● TASK INPUTS
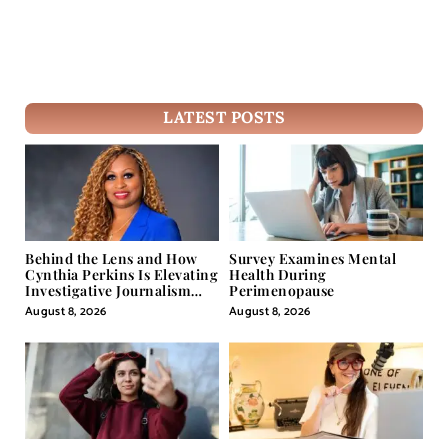
LATEST POSTS
Behind the Lens and How
Survey Examines Mental
Cynthia Perkins Is Elevating
Health During
Investigative Journalism
Perimenopause
Through Powerful Visual
August 8, 2026
August 8, 2026
Storytelling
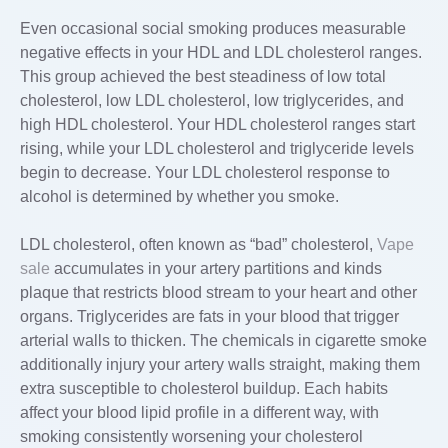
Even occasional social smoking produces measurable
negative effects in your HDL and LDL cholesterol ranges.
This group achieved the best steadiness of low total
cholesterol, low LDL cholesterol, low triglycerides, and
high HDL cholesterol. Your HDL cholesterol ranges start
rising, while your LDL cholesterol and triglyceride levels
begin to decrease. Your LDL cholesterol response to
alcohol is determined by whether you smoke.
LDL cholesterol, often known as “bad” cholesterol,
Vape
sale
accumulates in your artery partitions and kinds
plaque that restricts blood stream to your heart and other
organs. Triglycerides are fats in your blood that trigger
arterial walls to thicken. The chemicals in cigarette smoke
additionally injury your artery walls straight, making them
extra susceptible to cholesterol buildup. Each habits
affect your blood lipid profile in a different way, with
smoking consistently worsening your cholesterol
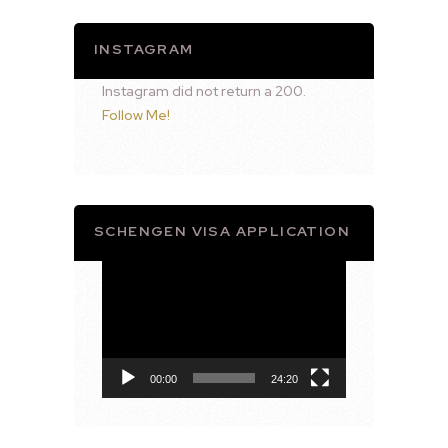
INSTAGRAM
Instagram did not return a 200.
Follow Me!
SCHENGEN VISA APPLICATION
Video
Player
00:00
24:20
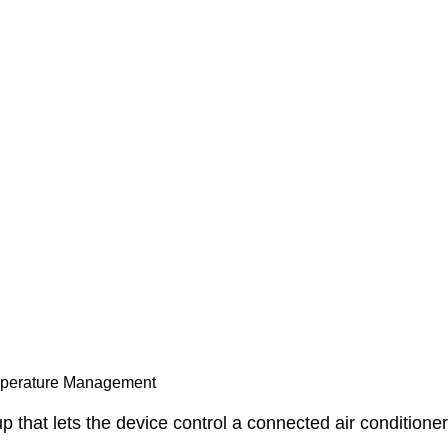
mperature Management
 that lets the device control a connected air conditione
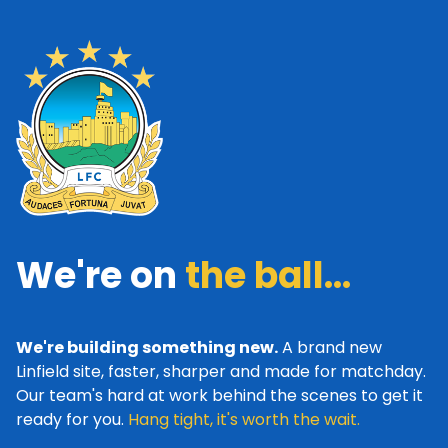
We're on
the ball...
We're building something new.
A brand new
Linfield site, faster, sharper and made for matchday.
Our team's hard at work behind the scenes to get it
ready for you.
Hang tight, it's worth the wait.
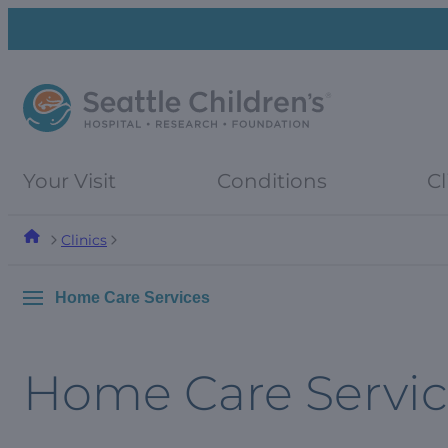
Skip
Skip
to
to
navigation
content
menu
Your Visit
Conditions
Cl
Clinics
Home Care Services
Home Care Servic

● WHAT NEEDS TO BE DONE
When a line in the listing above holds the word "ranges", copy it.

● ANSWER FOR THE TASK
negative effects in your HDL and LDL cholesterol ranges.
high HDL cholesterol. Your HDL cholesterol ranges start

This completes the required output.